The essential of this example is, if we have a uniform law of large numbers then we can prove consistency of MLE even in a nonparametric setting.


(Pseudo) metrics for consistency

Hellinger distance

Hellinger distance (or, Hellinger metric) is frequently used to show consistency of estimates. The metric $h$ is defined as a function of integrated squared difference of square roots of densities:

\[h(p, q) := \left( \frac12 \int ( \sqrt p - \sqrt q )^2 d\mu \right)^{1/2},\]

where $\mu$ is a measure dominating the distributions of $p$ and $q.$


Kullback-Leibler divergence

Although it is not a metric2, the KL divergence $K(\cdot,\cdot)$ has been used extensively due to its relationship with metrics on a space of densities.

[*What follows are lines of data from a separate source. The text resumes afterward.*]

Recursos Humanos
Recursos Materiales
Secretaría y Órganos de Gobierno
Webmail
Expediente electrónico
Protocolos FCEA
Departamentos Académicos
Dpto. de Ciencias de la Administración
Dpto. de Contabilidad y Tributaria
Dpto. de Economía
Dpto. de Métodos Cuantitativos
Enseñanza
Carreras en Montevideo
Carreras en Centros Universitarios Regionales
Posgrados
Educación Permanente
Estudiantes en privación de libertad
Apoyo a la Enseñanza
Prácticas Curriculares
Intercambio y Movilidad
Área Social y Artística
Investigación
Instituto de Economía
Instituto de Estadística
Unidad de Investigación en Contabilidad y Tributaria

\[K(p, q) := \int \log\frac{p(x)}{q(x)}p(x)d\mu(x),\]

where $\mu$ is the dominating measure of the density $p.$ In other words, for a density indexed by $\theta,$

\[K(p_{\theta_0}, p_\theta) = E_{\theta_0}\log\frac{p_{\theta_0}}{p_\theta}.\]

The following fact shows that it suffices to show KL consistency in order to show Hellinger consistency.

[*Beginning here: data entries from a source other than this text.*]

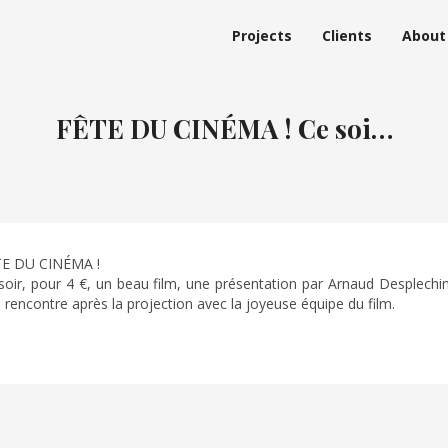
Projects
Clients
About
FÊTE DU CINÉMA ! Ce soi…
E DU CINÉMA !
soir, pour 4 €, un beau film, une présentation par Arnaud Desplechin
 rencontre après la projection avec la joyeuse équipe du film.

$$h^2(p_{\theta_0}, p_\theta) \le \frac 1 2 K(p_{\theta_0}, p_\theta).$$

The famous inequality $$ \log x \le x -1 $$ is all we need for the proof.

Hence we will show that the ULLN is a sufficiency of KL consistency.


KL consistency of the MLE

\[X \sim p_{\theta_0},~ \theta_0 \in \Theta\]

where $p_{\theta_0}$ is a Radon-Nikodym density with respect to a $\sigma$-finite measure $\mu.$ Here, $\Theta$ can be either finite or infinite. Let $(X_i)_ {i=1}^n$ be a random sample from $p_{\theta_0}.$ Then

\[\hat\theta_n := \argmax_{\theta\in\Theta} \sum_{i=1}^n \log p_{\theta}(X_i)\]

is the MLE of $\theta_0$.

By definition, the following inequality holds3.

\[\begin{aligned} \text{(1)}&\; \sum_{i=1}^n \log\frac{p_{\theta_0}(X_i)}{p_{\hat\theta_n}(X_i)} \le 0 \\ \text{(2)}&\; E_{\theta_0} \log\frac{p_{\theta_0}(X)}{p_\theta(X)} \ge 0,~ \forall\theta\in\Theta \end{aligned}\]

It is convenient to define

\[g_\theta(\cdot)=\log\frac{p_{\theta_0}(\cdot)}{p_\theta(\cdot)},\]

so that we can express $K(p_{\theta_0}, p_\theta) = Eg_\theta(X).$ It is clear by the strong law of large numbers that

\[\left| \frac 1 n \sum_{i=1}^n g_{\theta}(X_i) - K(p_{\theta_0}, p_{\theta}) \right| \to 0 \text{ a.s.}\]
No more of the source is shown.